LOS ANGELES -- Long before Russell Westbrook was benched down the stretch of Wednesday's 111-104 loss to the Indiana Pacers, Los Angeles Lakers coach Frank Vogel was given assurances that the organization would support him in taking a hard line while coaching the star, sources told ESPN.
Over the past week and a half, Lakers management has told the coaching staff to coach Westbrook as the coaches see fit, even if that means pulling him from a game, as Vogel did for the final 3 minutes, 52 seconds of the fourth quarter against Indiana, sources told ESPN.
One source close to the situation described the message from management to the staff as, "You got to do what you got to do."
Westbrook was 5-for-17 from the field when Vogel put in Malik Monk for him with L.A. trailing 101-94.
Apart from his offensive struggles, Westbrook failed to execute on the defensive end. The final straw, pushing the staff to honor their instinct to bench him, was when Caris LeVert blew by Westbrook on defense for a layup with 7 minutes, 13 seconds remaining.
The coaching staff had repeatedly emphasized the scouting report to take away LeVert's right hand, and Westbrook, guarding LeVert at the top of the key one-on-one, didn't angle himself properly to thwart the drive and allowed LeVert easy access to the paint en route to the hoop.
Asked what was behind his decision to bench Westbrook, the normally measured Vogel responded with a matter-of-fact edge.

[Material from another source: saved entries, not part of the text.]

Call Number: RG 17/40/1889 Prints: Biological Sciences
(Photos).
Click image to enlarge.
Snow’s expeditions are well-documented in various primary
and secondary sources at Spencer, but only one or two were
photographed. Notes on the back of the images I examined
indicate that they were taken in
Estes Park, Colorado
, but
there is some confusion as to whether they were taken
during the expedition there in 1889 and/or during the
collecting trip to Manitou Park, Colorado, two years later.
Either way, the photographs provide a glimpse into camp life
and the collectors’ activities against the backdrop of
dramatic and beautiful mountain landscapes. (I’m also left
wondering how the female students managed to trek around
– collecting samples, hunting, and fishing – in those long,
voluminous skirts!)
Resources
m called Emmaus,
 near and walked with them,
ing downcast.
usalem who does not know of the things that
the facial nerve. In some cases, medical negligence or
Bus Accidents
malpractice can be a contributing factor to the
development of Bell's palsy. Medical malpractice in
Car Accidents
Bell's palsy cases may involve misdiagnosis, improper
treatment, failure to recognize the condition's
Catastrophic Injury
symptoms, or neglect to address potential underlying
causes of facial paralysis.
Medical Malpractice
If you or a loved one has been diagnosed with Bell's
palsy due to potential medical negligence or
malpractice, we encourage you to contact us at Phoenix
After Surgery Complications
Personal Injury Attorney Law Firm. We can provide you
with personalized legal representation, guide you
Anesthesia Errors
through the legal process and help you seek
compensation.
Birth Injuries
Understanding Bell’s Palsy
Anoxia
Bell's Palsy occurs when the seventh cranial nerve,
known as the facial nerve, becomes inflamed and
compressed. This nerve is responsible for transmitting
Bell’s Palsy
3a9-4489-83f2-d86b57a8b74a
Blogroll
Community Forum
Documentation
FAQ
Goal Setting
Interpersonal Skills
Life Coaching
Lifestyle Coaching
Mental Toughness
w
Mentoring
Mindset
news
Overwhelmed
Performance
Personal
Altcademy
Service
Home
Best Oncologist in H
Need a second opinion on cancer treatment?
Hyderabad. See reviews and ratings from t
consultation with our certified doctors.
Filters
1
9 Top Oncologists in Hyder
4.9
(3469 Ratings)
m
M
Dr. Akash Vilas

"Playing the guys that I thought were going to win the game," he said.
Vogel's job has been in jeopardy since L.A. was blown out by 37 points at the Denver Nuggets over the weekend, according to various reports.

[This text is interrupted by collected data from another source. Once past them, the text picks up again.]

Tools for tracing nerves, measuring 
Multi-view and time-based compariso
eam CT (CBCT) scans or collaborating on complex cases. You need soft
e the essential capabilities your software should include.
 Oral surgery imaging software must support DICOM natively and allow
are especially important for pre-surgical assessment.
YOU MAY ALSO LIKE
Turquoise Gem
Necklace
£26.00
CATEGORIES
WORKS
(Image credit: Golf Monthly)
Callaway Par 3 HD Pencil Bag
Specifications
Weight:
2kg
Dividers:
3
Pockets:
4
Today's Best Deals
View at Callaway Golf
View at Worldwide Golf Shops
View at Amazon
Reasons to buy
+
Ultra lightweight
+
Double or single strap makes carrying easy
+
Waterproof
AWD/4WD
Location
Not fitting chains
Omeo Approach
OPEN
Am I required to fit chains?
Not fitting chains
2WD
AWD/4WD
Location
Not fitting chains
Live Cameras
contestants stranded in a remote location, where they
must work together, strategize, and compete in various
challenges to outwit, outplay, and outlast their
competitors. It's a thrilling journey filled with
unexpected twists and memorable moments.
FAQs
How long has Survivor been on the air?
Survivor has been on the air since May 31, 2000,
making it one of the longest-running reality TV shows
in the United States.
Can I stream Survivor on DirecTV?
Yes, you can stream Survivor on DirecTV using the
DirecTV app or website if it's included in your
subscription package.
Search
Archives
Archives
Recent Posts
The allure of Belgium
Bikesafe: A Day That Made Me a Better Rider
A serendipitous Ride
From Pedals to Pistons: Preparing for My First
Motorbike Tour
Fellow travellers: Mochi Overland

The coaching staff had been debating whether to pull Westbrook from late-game situations for weeks, sources said, but always refrained because of worries about the lasting impact on Westbrook's psyche.
Indeed, even LeBron James danced around the subject of Westbrook's benching, perhaps not wanting to draw further attention to the indignity for the one-time league MVP.
"Would you think that would bother Russ not being in a late game?" he said, answering a reporter's question with a question, rather than giving a straight answer.
James was left to speak on Westbrook because the 14-year veteran -- who exited the court with 8.4 seconds remaining on the clock -- departed from the arena without speaking to reporters.
Westbrook also had already vacated the locker room by the time his teammates were finished showering, sources said, forgoing any postgame discussion with the team.
"I don't think it's nothing personal," said Lakers forward Carmelo Anthony, who recently said that he can relate to the role adjustment Westbrook is going through this season, having done it himself a few years back. "It's just something that he's not used to. You would think somebody like that would be on the court. But with the flow of the game, there's been times I haven't been in the game or other guys haven't been in the game. So I don't think it's anything personal."
Not personal, but certainly critical. The Lakers, about to embark on a six-game road trip and sitting at No. 8 in the Western Conference at 22-23, can ill afford to lose any more time prioritizing Westbrook's comfort over the team's chance at success.
"It's just something that Russ has got to ... " Anthony said before correcting himself midsentence, "We gotta help him figure it out."
"It's frustrating. I can tell you that," he continued. "It's frustrating as a player who's trying to make it right, trying to do things right. This is new for him. This is a new situation. This is a new environment. We got to help him through it. I mean, that's the only thing we can do, is make sure his mental is right. That's the only thing I care about. I don't care about any basketball stuff when it comes to Russ.
"As long as his mental is right, then I'm good."